Solar panels on school roofs could reduce air pollution, help the environment, and cut electricity costs, according to a new study.
The study shows that taking advantage of all viable space for solar panels could allow schools to meet up to 75 percent of their electricity needs and reduce the education sector’s carbon footprint by as much as 28 percent. Overall, the energy switch could deliver benefits valued at $4 billion.
At the same time, solar panels could help schools unplug from grids fed by natural gas and coal power plants that produce particulate matter, sulfur dioxide, and nitrogen oxides—air pollutants that can contribute to smog and acid rain as well as serious health consequences including heart attacks and reduced lung function.
“This is an action we can take that benefits the environment and human health in a real, meaningful way,” says Gabrielle Wong-Parodi, an assistant professor of Earth system science at the School of Earth, Energy & Environmental Sciences and an author of the study, which appears in Environmental Research Letters.
“Schools are paying for electricity anyway. This is a way, in some cases, that they can reduce their costs.”
New solar projects may easily slip down the list of priorities in a time of widespread teacher protests calling for increased school funding, smaller class sizes, and higher wages. But the US Department of Energy estimates K-12 school spend more than $6 billion per year on energy, and energy costs in many districts are second only to salaries. In the higher education sector, yearly energy costs add up to more than $14 billion.
More electricity, less air pollution
The new paper suggests investments in the right solar projects—with the right incentives from states—could free up much-needed money in schools’ budgets.
“Schools are paying for electricity anyway,” Wong-Parodi says. “This is a way, in some cases, that they can reduce their costs. If there’s a rebate or a subsidy, it can happen more quickly.”
Educational institutions account for approximately 11 percent of energy consumption by US buildings and 4 percent of the nation’s carbon emissions. But while the potential for solar panels on homes and businesses has been widely studied, previous research has largely skipped over school buildings.
The researchers based their new estimates on data for 132,592 schools, including more than 99,700 public and 25,700 private K-12 schools, as well as nearly 7,100 colleges and universities. The researchers began by estimating the rooftop area available for solar panels at each institution, the hourly electricity output given the amount of sunshine at the site, and the hourly electricity demand of each institution.

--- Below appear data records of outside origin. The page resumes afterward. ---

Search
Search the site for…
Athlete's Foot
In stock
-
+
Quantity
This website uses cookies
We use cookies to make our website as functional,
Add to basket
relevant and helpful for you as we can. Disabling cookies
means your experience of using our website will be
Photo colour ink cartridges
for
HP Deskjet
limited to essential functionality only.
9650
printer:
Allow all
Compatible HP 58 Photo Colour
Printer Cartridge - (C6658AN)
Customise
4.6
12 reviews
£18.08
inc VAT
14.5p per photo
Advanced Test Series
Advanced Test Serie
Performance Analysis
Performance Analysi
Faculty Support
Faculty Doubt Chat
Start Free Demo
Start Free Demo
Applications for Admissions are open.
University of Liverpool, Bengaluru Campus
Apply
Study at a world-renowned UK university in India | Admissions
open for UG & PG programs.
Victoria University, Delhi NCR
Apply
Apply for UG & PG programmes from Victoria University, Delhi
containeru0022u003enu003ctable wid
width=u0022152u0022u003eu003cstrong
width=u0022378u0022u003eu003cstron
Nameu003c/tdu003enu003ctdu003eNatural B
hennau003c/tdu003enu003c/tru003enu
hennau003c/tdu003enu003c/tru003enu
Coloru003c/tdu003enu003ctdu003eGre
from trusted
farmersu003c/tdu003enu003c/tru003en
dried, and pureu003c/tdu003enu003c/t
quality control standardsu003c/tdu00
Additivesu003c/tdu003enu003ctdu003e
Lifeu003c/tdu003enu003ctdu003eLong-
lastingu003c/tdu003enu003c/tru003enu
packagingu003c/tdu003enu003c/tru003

Not surprisingly, the study finds three large, sunny states—Texas, California, and Florida—have the greatest potential for generating electricity from solar panels on school rooftops, with nearly 90 percent of institutions having at least some roof space suitable for installations.
Meanwhile, residents in midwestern states including Wisconsin and Ohio stand to see the biggest reductions in key air pollutants—and costs associated with addressing related health effects—if schools switch from the grid to solar power.

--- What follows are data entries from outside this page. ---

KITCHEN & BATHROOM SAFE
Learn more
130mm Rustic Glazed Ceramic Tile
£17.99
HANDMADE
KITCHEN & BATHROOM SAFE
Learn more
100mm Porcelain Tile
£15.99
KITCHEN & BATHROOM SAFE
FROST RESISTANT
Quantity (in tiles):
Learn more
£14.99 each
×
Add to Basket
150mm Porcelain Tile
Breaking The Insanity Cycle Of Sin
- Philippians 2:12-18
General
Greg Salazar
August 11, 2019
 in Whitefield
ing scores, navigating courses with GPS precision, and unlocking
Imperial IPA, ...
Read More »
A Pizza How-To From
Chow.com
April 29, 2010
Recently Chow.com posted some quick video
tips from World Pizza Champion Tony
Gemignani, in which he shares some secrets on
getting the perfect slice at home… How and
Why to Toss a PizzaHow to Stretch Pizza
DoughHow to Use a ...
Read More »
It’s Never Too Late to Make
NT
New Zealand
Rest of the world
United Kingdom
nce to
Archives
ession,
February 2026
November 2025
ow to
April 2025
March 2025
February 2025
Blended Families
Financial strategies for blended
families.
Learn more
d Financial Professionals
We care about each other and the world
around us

Beyond measurable effects on air pollution and electricity bills, solar installations can also provide new learning opportunities for students. Some schools are already using data from their on-site solar energy systems to help students grapple with fractions, for example, or see firsthand how shifting panel angles can affect power production.

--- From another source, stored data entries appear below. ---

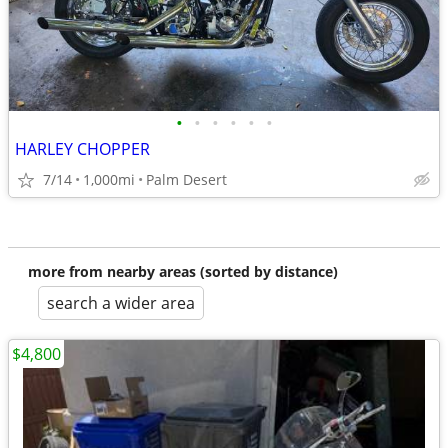
•
•
•
•
•
•
HARLEY CHOPPER
7/14
1,000mi
Palm Desert
more from nearby areas (sorted by distance)
search a wider area
$4,800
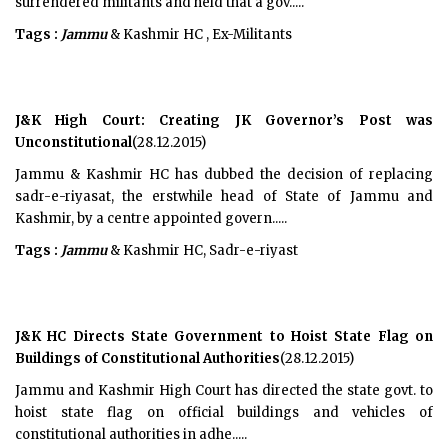
surrendered militants and held that a gov.....
Tags :
Jammu
& Kashmir HC , Ex-Militants
J&K High Court: Creating JK Governor’s Post was
Unconstitutional
(28.12.2015)
Jammu & Kashmir HC has dubbed the decision of replacing
sadr-e-riyasat, the erstwhile head of State of Jammu and
Kashmir, by a centre appointed govern.....
Tags :
Jammu
& Kashmir HC, Sadr-e-riyast
J&K HC Directs State Government to Hoist State Flag on
Buildings of Constitutional Authorities
(28.12.2015)
Jammu and Kashmir High Court has directed the state govt. to
hoist state flag on official buildings and vehicles of
constitutional authorities in adhe.....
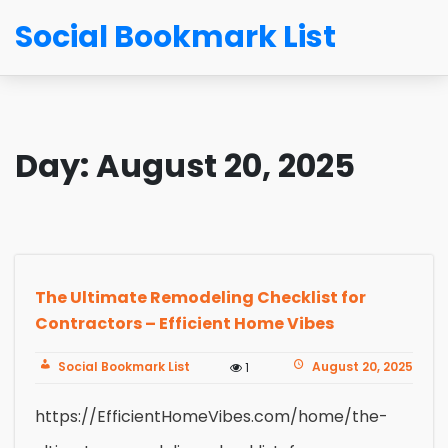
Social Bookmark List
Day:
August 20, 2025
The Ultimate Remodeling Checklist for
Contractors – Efficient Home Vibes
Social Bookmark List
August 20, 2025
1
https://EfficientHomeVibes.com/home/the-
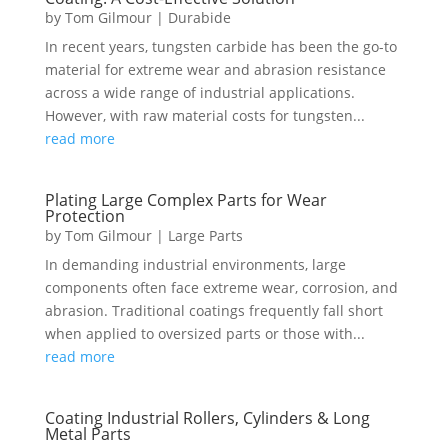
by
Tom Gilmour
|
Durabide
In recent years, tungsten carbide has been the go-to
material for extreme wear and abrasion resistance
across a wide range of industrial applications.
However, with raw material costs for tungsten...
read more
Plating Large Complex Parts for Wear
Protection
by
Tom Gilmour
|
Large Parts
In demanding industrial environments, large
components often face extreme wear, corrosion, and
abrasion. Traditional coatings frequently fall short
when applied to oversized parts or those with...
read more
Coating Industrial Rollers, Cylinders & Long
Metal Parts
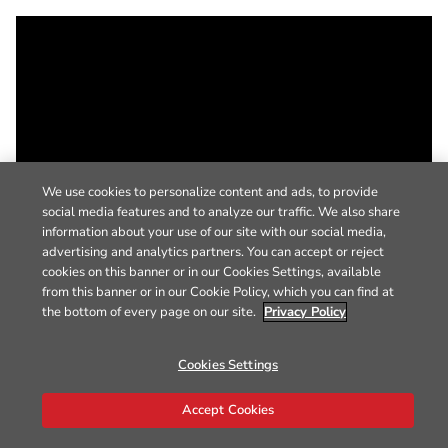
We use cookies to personalize content and ads, to provide
social media features and to analyze our traffic. We also share
information about your use of our site with our social media,
advertising and analytics partners. You can accept or reject
cookies on this banner or in our Cookies Settings, available
from this banner or in our Cookie Policy, which you can find at
the bottom of every page on our site.
Privacy Policy
Cookies Settings
Accept Cookies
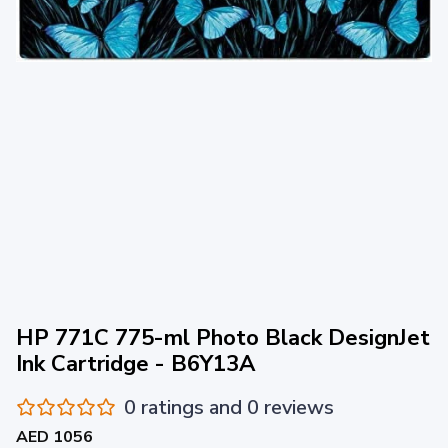
HP 771C 775-ml Photo Black DesignJet
Ink Cartridge - B6Y13A
0 ratings and 0 reviews
AED 1056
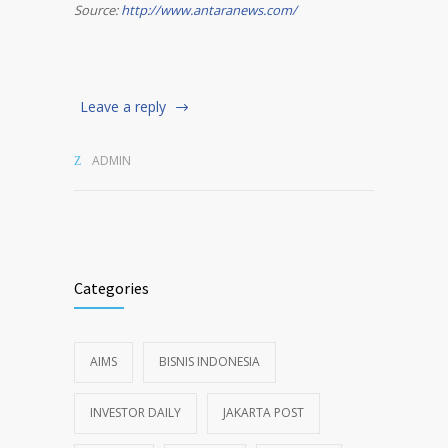
Source:
http://www.antaranews.com/
Leave a reply
ADMIN
Categories
AIMS
BISNIS INDONESIA
INVESTOR DAILY
JAKARTA POST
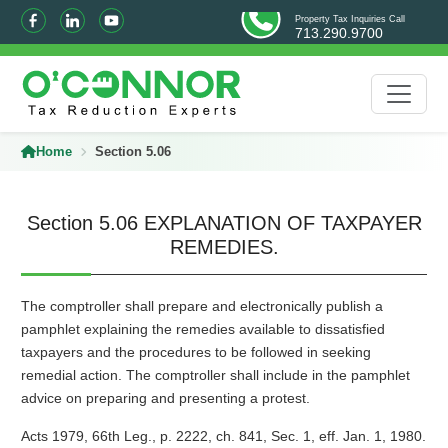
Property Tax Inquiries Call
713.290.9700
Home
Section 5.06
Section 5.06 EXPLANATION OF TAXPAYER
REMEDIES.
The comptroller shall prepare and electronically publish a
pamphlet explaining the remedies available to dissatisfied
taxpayers and the procedures to be followed in seeking
remedial action. The comptroller shall include in the pamphlet
advice on preparing and presenting a protest.
Acts 1979, 66th Leg., p. 2222, ch. 841, Sec. 1, eff. Jan. 1, 1980.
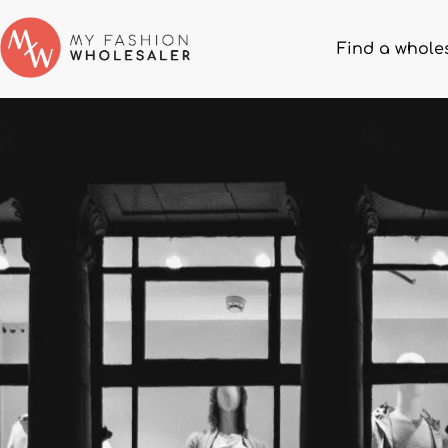
Find a whole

“It takes this abstract idea of renewables as something that can reduce greenhouse gas emissions and brings it home,” Wong-Parodi says.
Subsidies and rebates
According to the study, it’s not economically viable for educational institutions to purchase rooftop solar systems outright in any state. Rather, the projects can make financial sense for schools if they contract a company to install, own, and operate the system and sell electricity to the school at a set rate.
Nationwide, the researchers project benefits stemming from an all-out push for solar installations on school buildings could be worth as much as $4 billion per year, if each ton of carbon released to the air is assumed to cost society $40 and the value of a statistical human life—in the way that regulators and economists calculate it—is pegged at $10 million. The estimated benefits capture the cost of premature deaths and other health impacts linked to air pollution from power plants.
The group’s estimates do not account for environmental and health impacts tied to international mining and transport of raw materials, or to manufacturing and disposal of solar panels. Such a holistic view, they write, “may yield quite different results.”
Zeroing in on likely impacts within the United States, the researchers conclude that nearly all states could reap value from school solar projects far greater than the amount they’re spending on subsidies and rebates. That’s true even when factoring in typical costs for installation, maintenance, operation, and routine hardware replacements, the study shows.
“There is an argument for increasing the level of incentives to increase adoption of solar panels by the educational sector,” says author Inês Azevedo, who co-directs Carnegie Mellon University’s Center for Climate and Energy Decision Making and will be joining Stanford Earth’s faculty in July.
California and New York, however, are exceptions. In those two states, the researchers concluded that currently available rebates exceed the financial, health, environmental, and climate change benefits that rooftop solar systems on schools provide to society—at least at today’s prices for offsetting carbon emissions through other means.
“California and New York are doing a fantastic job of incentivizing solar, but we still don’t see 100 percent penetration,” Wong-Parodi says. “A good use of their time and resources may be to evaluate all the schools that don’t have it yet, and try to understand why.”
The National Science Foundation, Carnegie Mellon University, and the National Renewable Energy Laboratory funded the work.